Dr. Taylor completed his MSW and MPH at the University of Michigan, Schools of Social Work and Public Health (respectively) and his Ph.D. in social work at the Brown School of Social Work at Washington University in St. Louis. Dr. Taylor’s mentor for the Postdoctoral Research Training Program at the Center for the Study of Aging and Human Development is Tyson Brown, Ph.D. (Associate Professor of Sociology).
Michael Devinney, MD
Dr Devinney is an Assistant Professor in the Division of Critical Care in the Department of Anesthesiology. The focus of his research is on delirium and cognitive dysfunction following surgery, which are associated with significant long-term risk for dementia, diminished quality of life, and increased mortality. Few interventions exist to prevent these neurocognitive disorders, in part due to our poor understanding of their pathophysiologic underpinnings and risk factors.

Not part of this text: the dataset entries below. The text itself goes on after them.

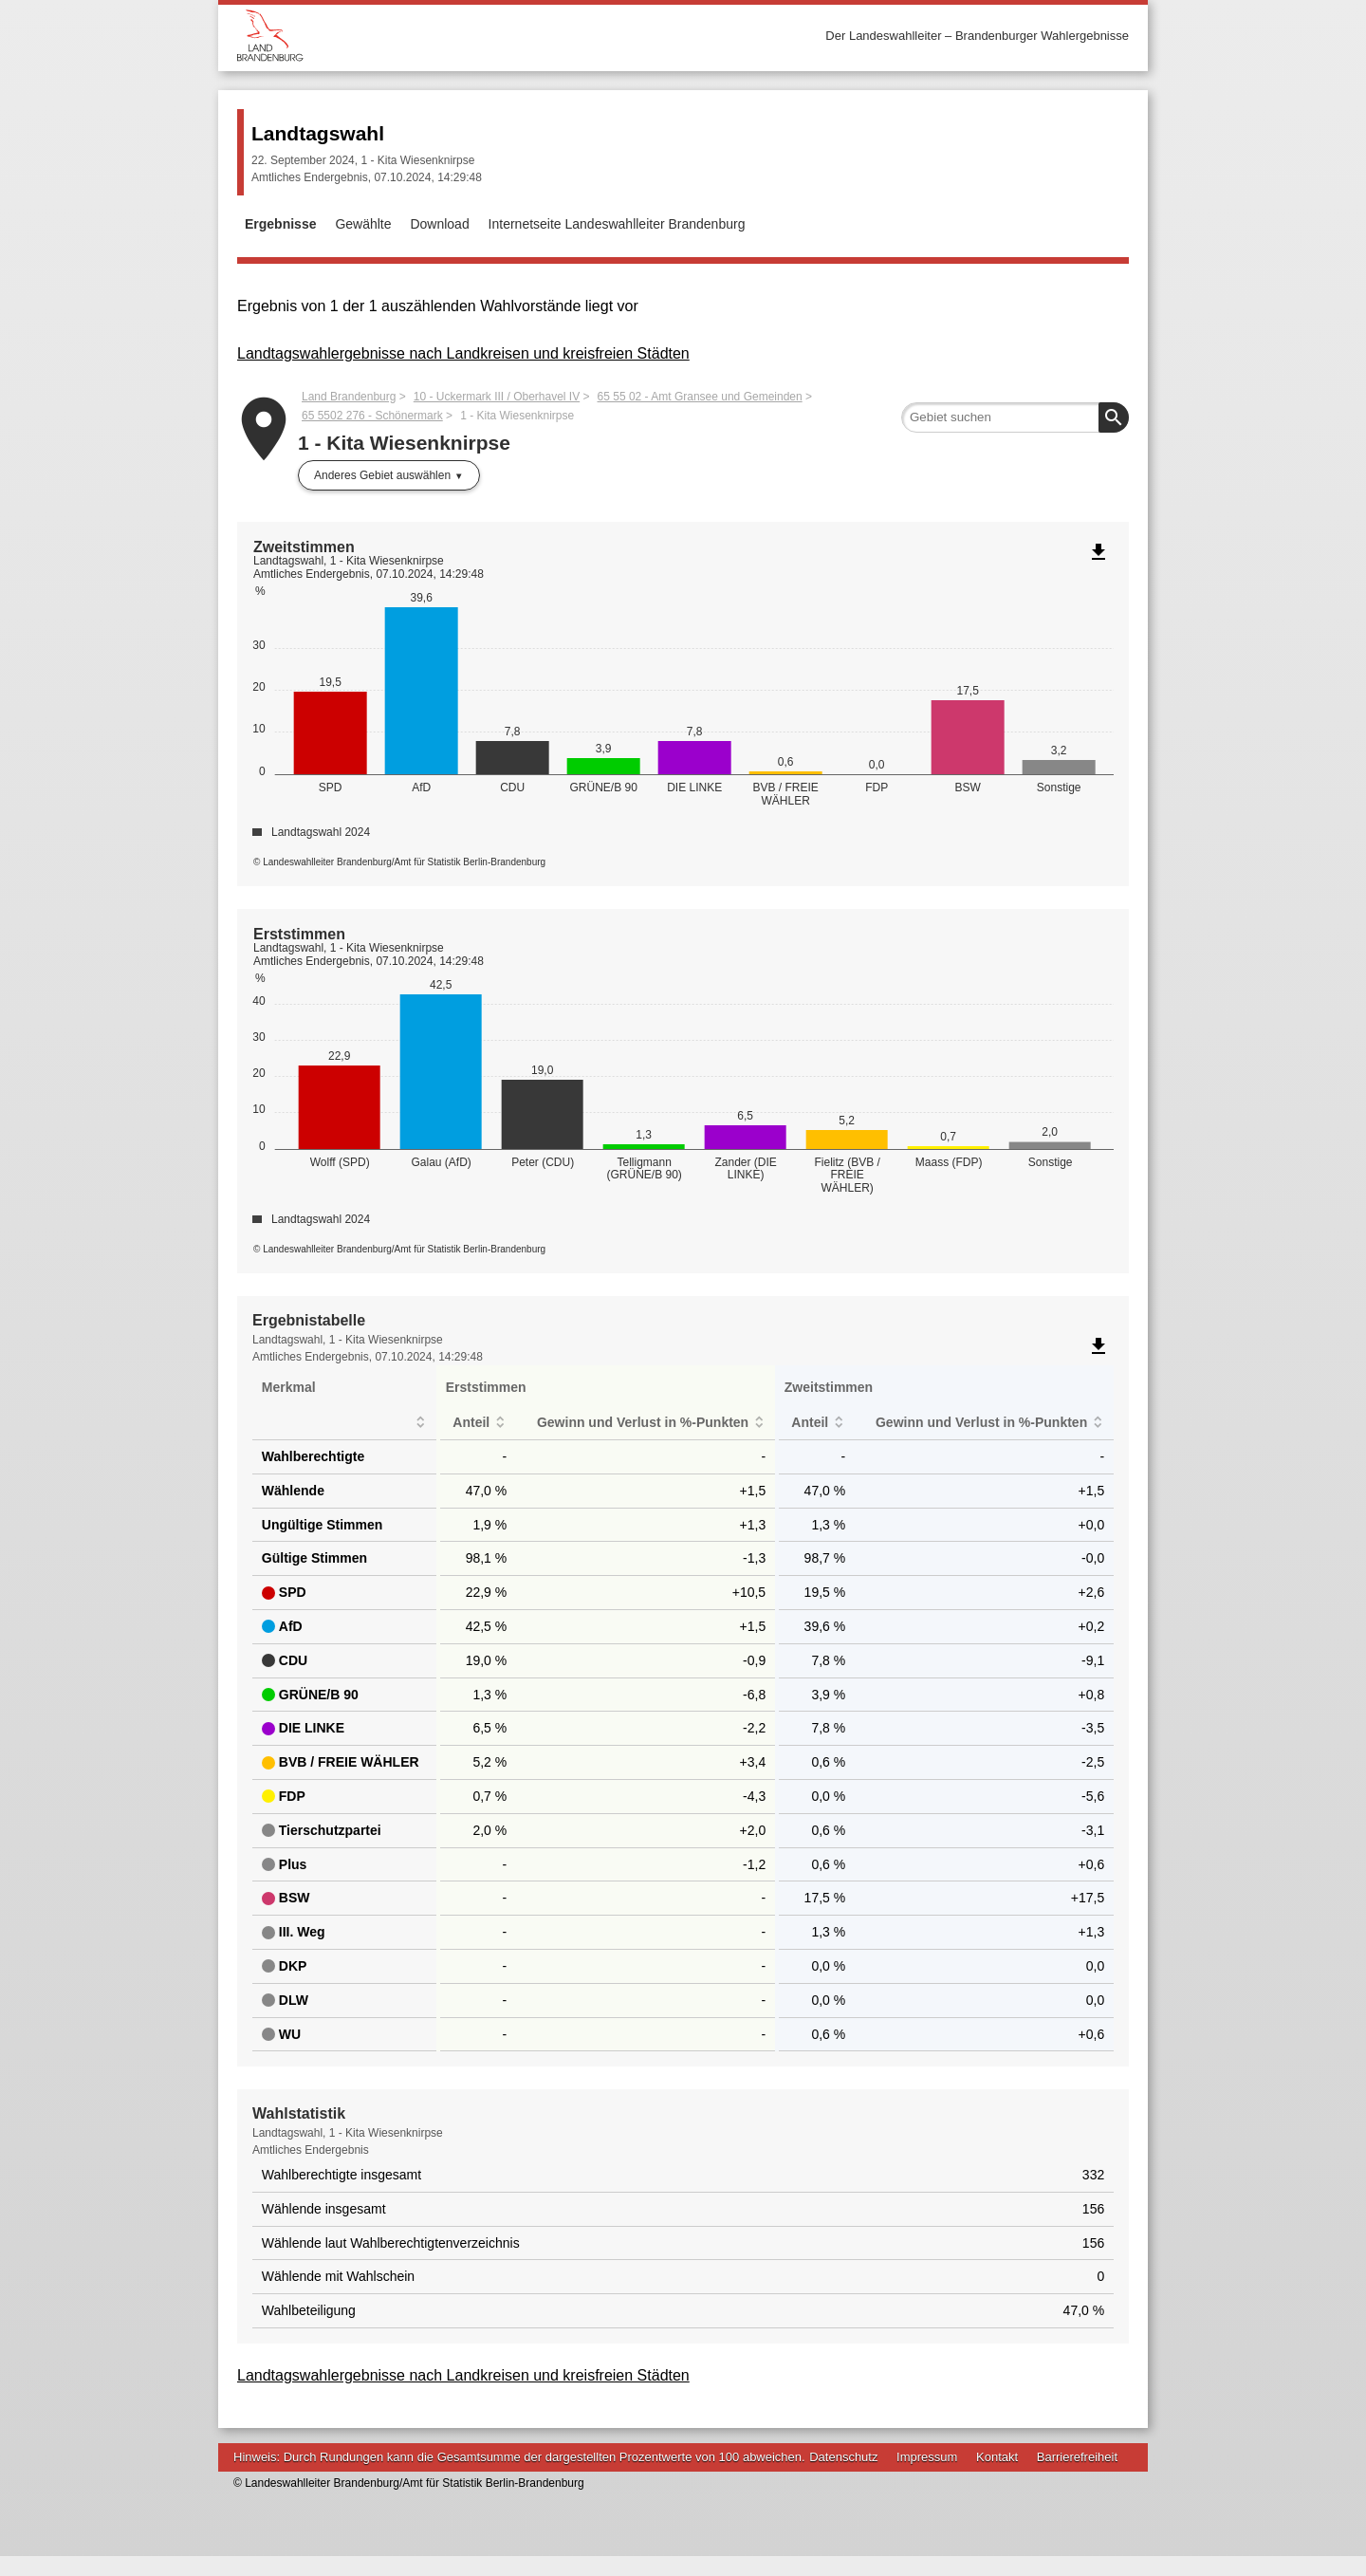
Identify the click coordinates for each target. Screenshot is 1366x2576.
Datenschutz (843, 2476)
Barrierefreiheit (1077, 2476)
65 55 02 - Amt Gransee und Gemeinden (700, 396)
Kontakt (997, 2476)
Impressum (926, 2476)
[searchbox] (1015, 417)
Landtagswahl (317, 133)
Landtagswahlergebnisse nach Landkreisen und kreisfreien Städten (463, 353)
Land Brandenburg (349, 396)
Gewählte (363, 224)
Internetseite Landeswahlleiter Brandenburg (617, 224)
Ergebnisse (280, 224)
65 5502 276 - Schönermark (372, 415)
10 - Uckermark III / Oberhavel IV (497, 396)
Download (439, 224)
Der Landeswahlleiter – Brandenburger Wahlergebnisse (977, 35)
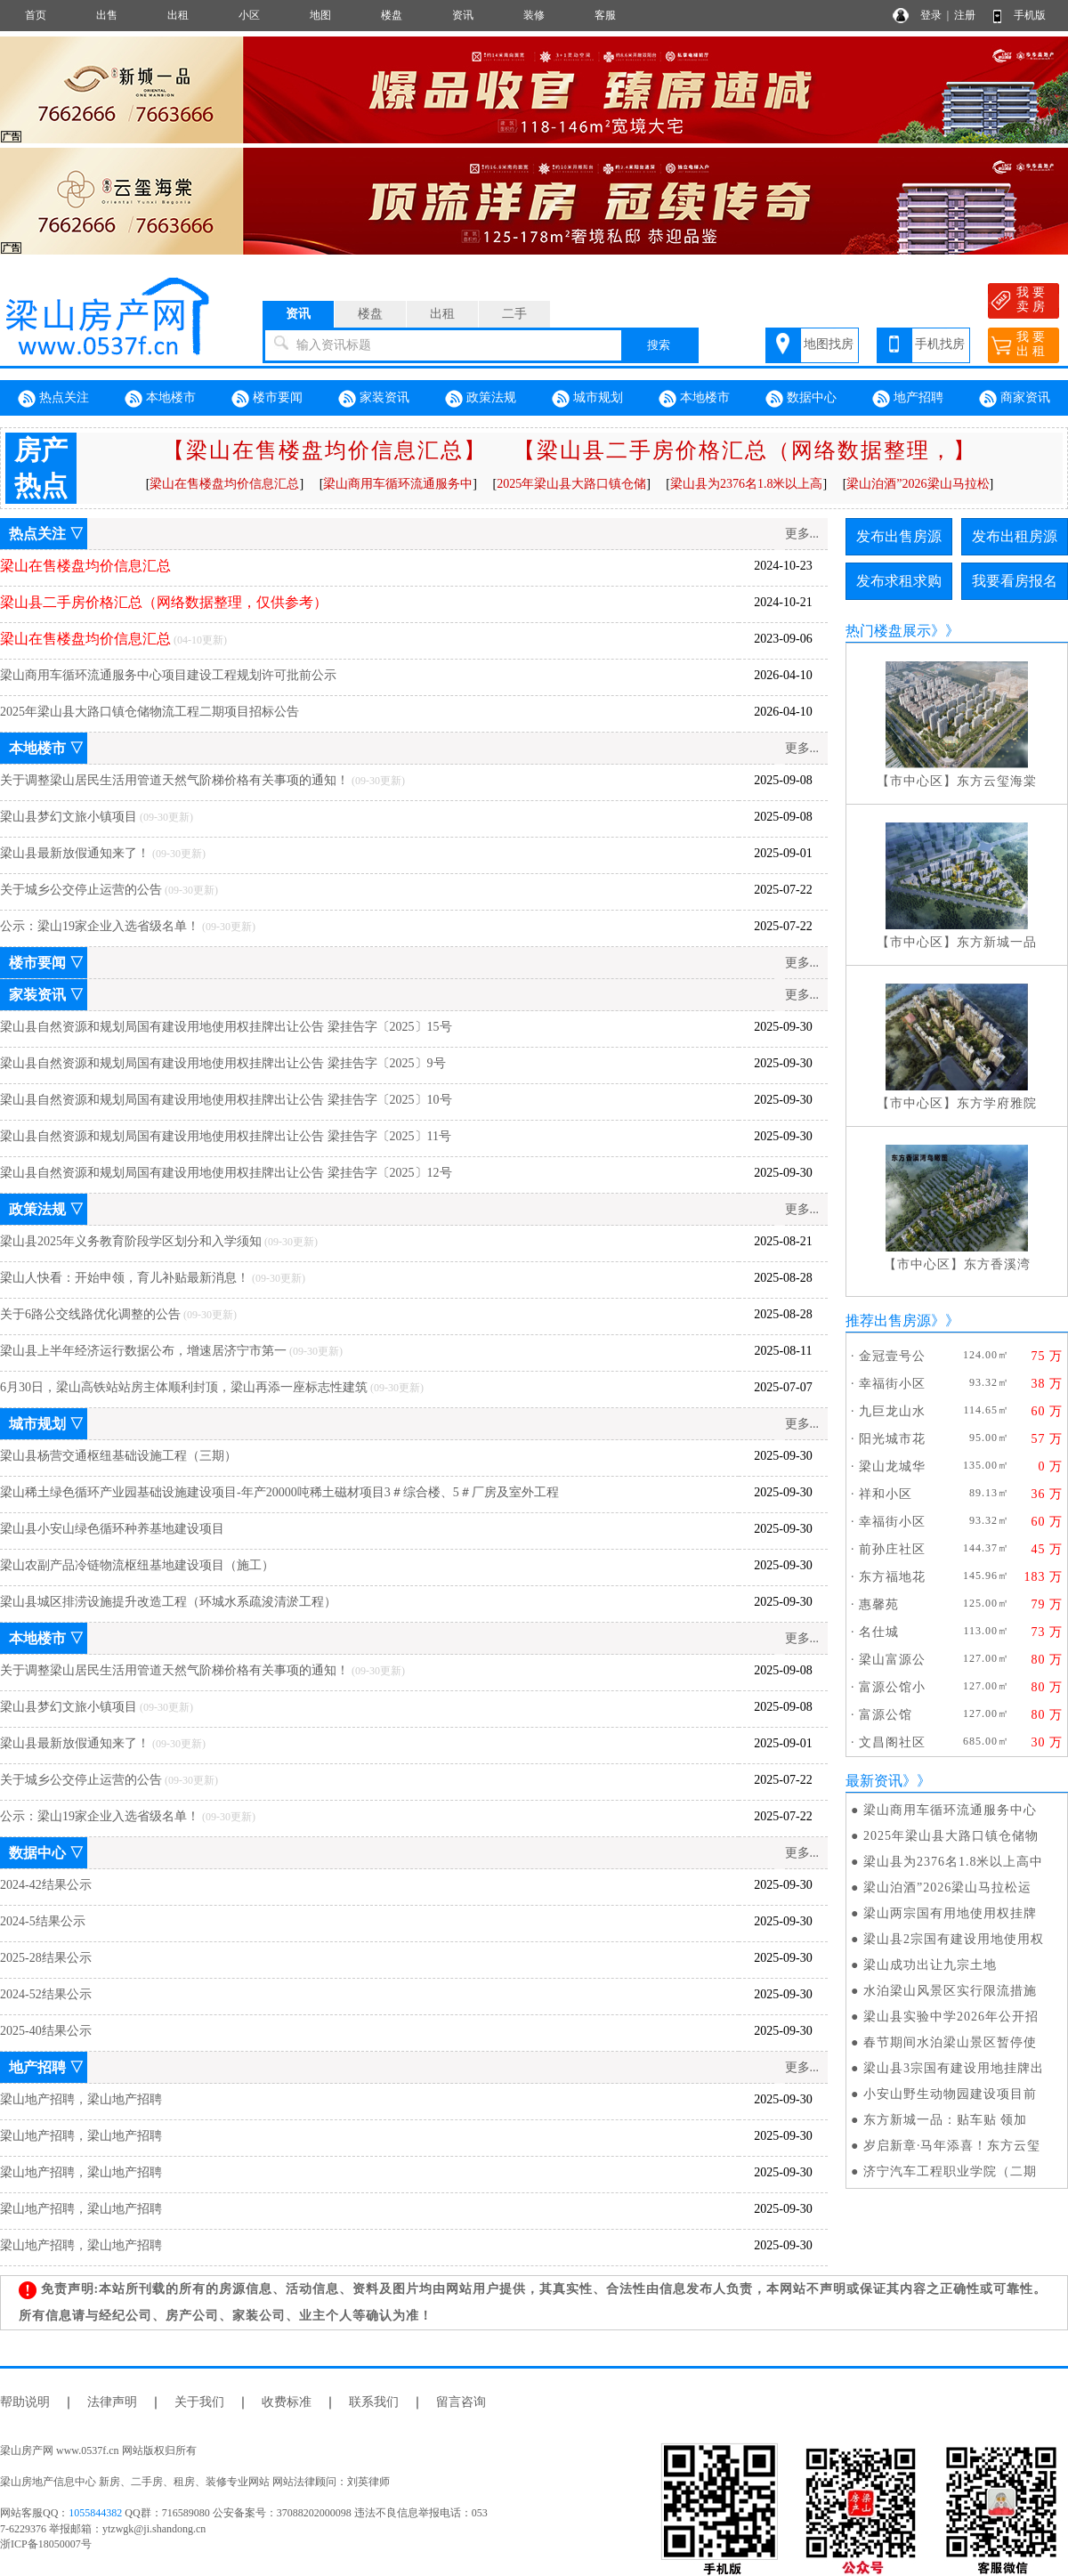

Dr Devinney studies obstructive sleep apnea (OSA), a disorder characterized by repeated breathing interruptions during sleep that is highly prevalent yet frequently undiagnosed in older adults. One way that OSA could increase risk of postoperative neurocognitive disorders is through increased neuroinflammation. To better understand the relationship between OSA, postoperative neurocognitive disorders and neuroinflammation, his research team is carrying out a prospective observational cohort study called Sleep Apnea, Neuroinflammation, and cognitive Dysfunction Manifesting After Non-cardiac surgery (SANDMAN). In SANDMAN, patients undergo preoperative home sleep apnea testing in addition to pre- and postoperative cognitive testing, delirium screening, and cerebrospinal fluid sampling. This work has the potential to shed insight into crucial mechanisms of brain injury in OSA patients that could increase risk for postoperative delirium and cognitive dysfunction.